**Your assignment:** Write only the number of lines in the data that include the word "Cochrane".

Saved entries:
───
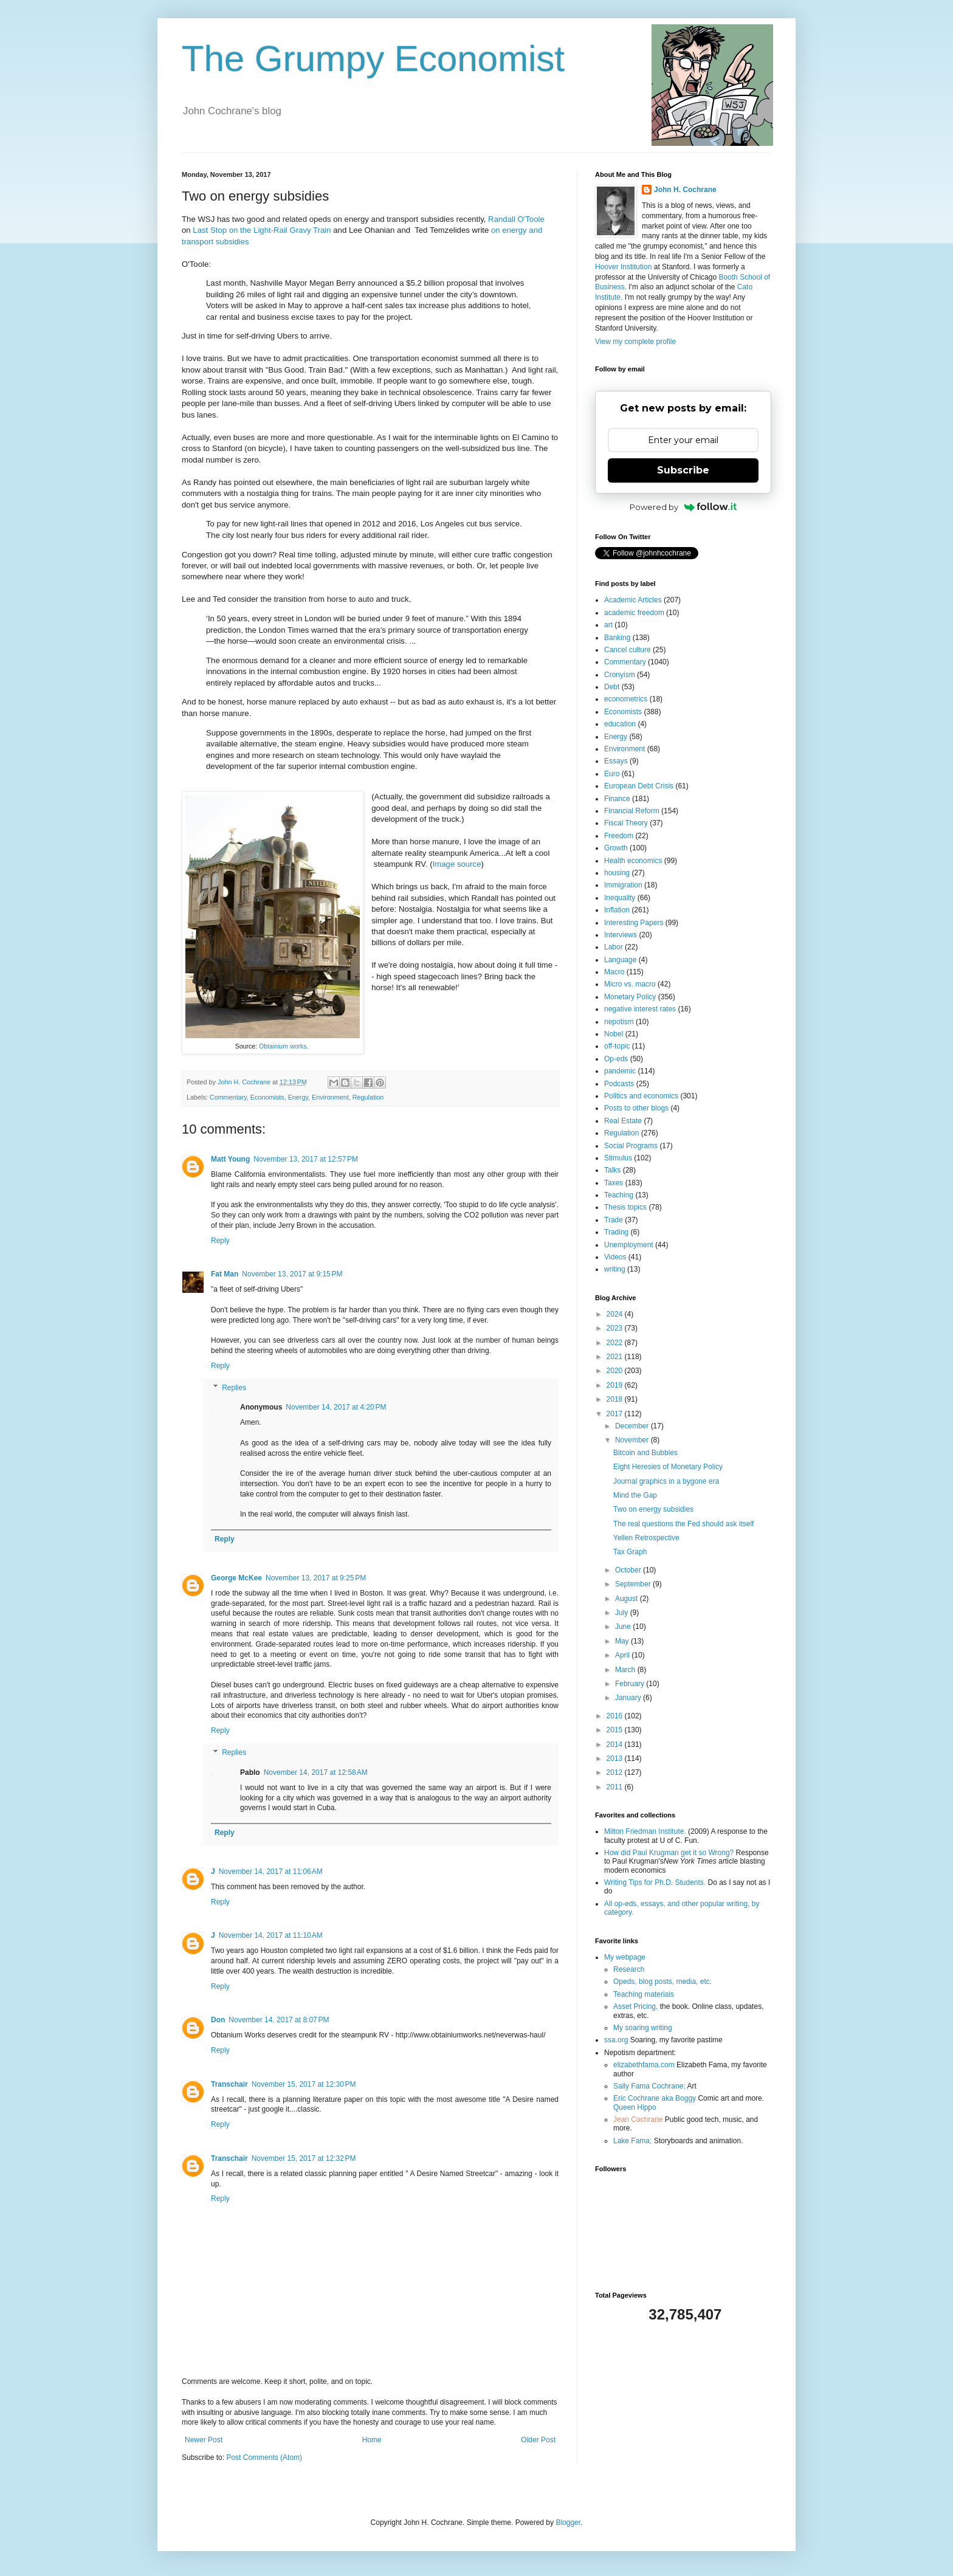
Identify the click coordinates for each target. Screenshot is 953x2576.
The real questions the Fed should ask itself (683, 1524)
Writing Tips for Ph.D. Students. (655, 1882)
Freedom (618, 836)
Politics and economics (641, 1096)
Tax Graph (630, 1552)
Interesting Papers (633, 922)
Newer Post (203, 2440)
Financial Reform (631, 811)
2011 (616, 1787)
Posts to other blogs (636, 1108)
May (623, 1641)
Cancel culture (627, 650)
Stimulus (618, 1158)
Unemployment (628, 1245)
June (624, 1626)
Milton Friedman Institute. (645, 1831)
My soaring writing (642, 2027)
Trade (613, 1220)
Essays (616, 761)
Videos (615, 1257)
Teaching (618, 1195)
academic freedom (634, 612)
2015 (616, 1730)
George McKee (236, 1578)
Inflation (617, 910)
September (634, 1584)
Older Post (538, 2440)
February (630, 1683)
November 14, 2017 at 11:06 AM (271, 1871)
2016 (616, 1716)
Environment (330, 1097)
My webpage (624, 1957)
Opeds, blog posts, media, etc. (662, 1981)
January (629, 1697)
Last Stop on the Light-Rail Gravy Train (262, 230)
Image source (457, 864)
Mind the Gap (635, 1495)
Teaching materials (643, 1994)
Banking (617, 637)
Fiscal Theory (626, 823)
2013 (616, 1758)
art (608, 625)
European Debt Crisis (638, 786)
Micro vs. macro (630, 984)
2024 (616, 1314)
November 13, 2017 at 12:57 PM (305, 1159)
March (626, 1669)
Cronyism (619, 674)
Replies (234, 1387)
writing (614, 1269)
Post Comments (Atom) (264, 2457)
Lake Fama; (632, 2141)
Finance (617, 798)
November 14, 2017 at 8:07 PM (279, 2020)
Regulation (368, 1097)
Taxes (613, 1183)
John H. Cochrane (685, 189)
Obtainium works (283, 1046)
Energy (298, 1097)
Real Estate (623, 1121)
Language (620, 960)
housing (617, 873)
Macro (614, 972)
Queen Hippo (634, 2107)
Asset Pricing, (635, 2006)
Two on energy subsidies (653, 1509)
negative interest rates (640, 1009)
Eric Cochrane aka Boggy (654, 2098)
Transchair (229, 2084)
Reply (220, 1240)
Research (628, 1969)
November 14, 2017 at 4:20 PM (336, 1407)
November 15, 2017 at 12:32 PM (304, 2158)
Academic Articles (633, 600)
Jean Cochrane (637, 2119)
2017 (616, 1414)
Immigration (623, 885)
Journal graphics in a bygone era (666, 1481)
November (633, 1440)
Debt (611, 687)
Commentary (228, 1097)
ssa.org (616, 2040)
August (627, 1598)
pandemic (620, 1071)
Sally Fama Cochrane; (649, 2086)
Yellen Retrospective (646, 1538)
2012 (616, 1772)
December (633, 1426)
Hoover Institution (623, 267)
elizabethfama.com (644, 2065)
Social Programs (631, 1146)
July (622, 1612)
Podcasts (619, 1084)
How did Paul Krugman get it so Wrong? (669, 1852)
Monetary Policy (630, 997)
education (620, 724)
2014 (616, 1744)
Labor (613, 947)
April (623, 1655)
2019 (616, 1385)
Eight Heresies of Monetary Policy (668, 1466)
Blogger (568, 2522)
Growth (616, 848)
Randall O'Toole (516, 219)
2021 (616, 1356)
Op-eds (616, 1059)
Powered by (683, 507)
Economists (267, 1097)
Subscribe (683, 470)
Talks (612, 1170)
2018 (616, 1399)
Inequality (619, 898)
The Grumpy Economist (373, 58)
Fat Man (224, 1274)
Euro (611, 774)
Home (372, 2440)
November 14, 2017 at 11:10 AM (271, 1935)
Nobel (613, 1034)
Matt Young (230, 1159)
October (629, 1570)
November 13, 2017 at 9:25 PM (316, 1578)
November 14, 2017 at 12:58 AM (316, 1772)
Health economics (633, 860)
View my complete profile (635, 341)
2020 (616, 1370)
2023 (616, 1328)
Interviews (620, 935)
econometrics (625, 699)
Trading (616, 1232)
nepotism (619, 1022)
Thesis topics (625, 1207)
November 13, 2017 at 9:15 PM (292, 1274)
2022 (616, 1342)
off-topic (617, 1046)
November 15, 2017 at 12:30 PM (304, 2084)
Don (218, 2020)
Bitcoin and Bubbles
───
**Response box:** 4